(Dataset entries)

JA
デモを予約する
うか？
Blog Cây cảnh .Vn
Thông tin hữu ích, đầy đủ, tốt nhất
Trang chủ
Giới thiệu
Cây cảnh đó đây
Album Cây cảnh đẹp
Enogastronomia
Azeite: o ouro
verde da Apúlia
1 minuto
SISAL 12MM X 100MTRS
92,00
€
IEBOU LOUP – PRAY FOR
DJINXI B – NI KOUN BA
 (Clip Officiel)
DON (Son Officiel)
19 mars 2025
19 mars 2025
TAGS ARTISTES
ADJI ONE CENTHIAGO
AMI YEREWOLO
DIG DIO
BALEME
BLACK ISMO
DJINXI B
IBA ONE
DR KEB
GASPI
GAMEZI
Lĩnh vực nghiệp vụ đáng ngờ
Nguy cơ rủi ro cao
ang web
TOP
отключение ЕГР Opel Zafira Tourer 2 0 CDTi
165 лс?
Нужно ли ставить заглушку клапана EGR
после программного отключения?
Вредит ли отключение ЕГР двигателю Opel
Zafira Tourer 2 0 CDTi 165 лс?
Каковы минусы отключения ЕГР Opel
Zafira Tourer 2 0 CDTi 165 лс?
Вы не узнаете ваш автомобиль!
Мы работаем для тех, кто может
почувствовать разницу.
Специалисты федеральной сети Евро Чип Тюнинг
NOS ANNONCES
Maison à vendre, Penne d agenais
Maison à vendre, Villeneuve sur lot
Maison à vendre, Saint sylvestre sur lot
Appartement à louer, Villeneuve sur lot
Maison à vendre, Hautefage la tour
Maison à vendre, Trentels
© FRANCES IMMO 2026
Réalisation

==

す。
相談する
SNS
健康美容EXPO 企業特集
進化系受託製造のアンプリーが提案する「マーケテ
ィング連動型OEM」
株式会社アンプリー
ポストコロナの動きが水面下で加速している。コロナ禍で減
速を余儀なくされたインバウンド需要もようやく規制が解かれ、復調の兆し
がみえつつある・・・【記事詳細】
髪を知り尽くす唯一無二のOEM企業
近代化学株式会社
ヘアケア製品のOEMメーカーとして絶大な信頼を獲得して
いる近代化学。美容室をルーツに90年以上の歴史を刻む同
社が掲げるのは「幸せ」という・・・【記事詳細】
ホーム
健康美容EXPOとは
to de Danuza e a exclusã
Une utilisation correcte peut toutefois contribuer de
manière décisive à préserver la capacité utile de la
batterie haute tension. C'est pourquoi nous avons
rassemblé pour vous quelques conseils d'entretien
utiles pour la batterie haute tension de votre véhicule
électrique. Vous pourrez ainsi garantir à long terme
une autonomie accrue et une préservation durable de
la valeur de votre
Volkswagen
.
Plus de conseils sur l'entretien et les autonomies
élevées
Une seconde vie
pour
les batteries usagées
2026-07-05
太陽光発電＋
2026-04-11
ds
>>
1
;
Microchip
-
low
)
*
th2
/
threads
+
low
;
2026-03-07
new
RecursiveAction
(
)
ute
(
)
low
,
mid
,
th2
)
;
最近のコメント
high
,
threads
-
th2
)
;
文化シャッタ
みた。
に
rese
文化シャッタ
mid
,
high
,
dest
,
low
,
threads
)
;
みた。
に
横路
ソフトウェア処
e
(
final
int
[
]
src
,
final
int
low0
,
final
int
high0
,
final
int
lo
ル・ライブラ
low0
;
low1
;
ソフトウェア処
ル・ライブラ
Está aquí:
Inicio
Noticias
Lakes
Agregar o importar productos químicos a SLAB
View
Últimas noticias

▶ _Your instructions_
Reproduce every line in the data that has the word "Maison" in it.

▶ _Solution_
Maison à vendre, Penne d agenais
Maison à vendre, Villeneuve sur lot
Maison à vendre, Saint sylvestre sur lot
Maison à vendre, Hautefage la tour
Maison à vendre, Trentels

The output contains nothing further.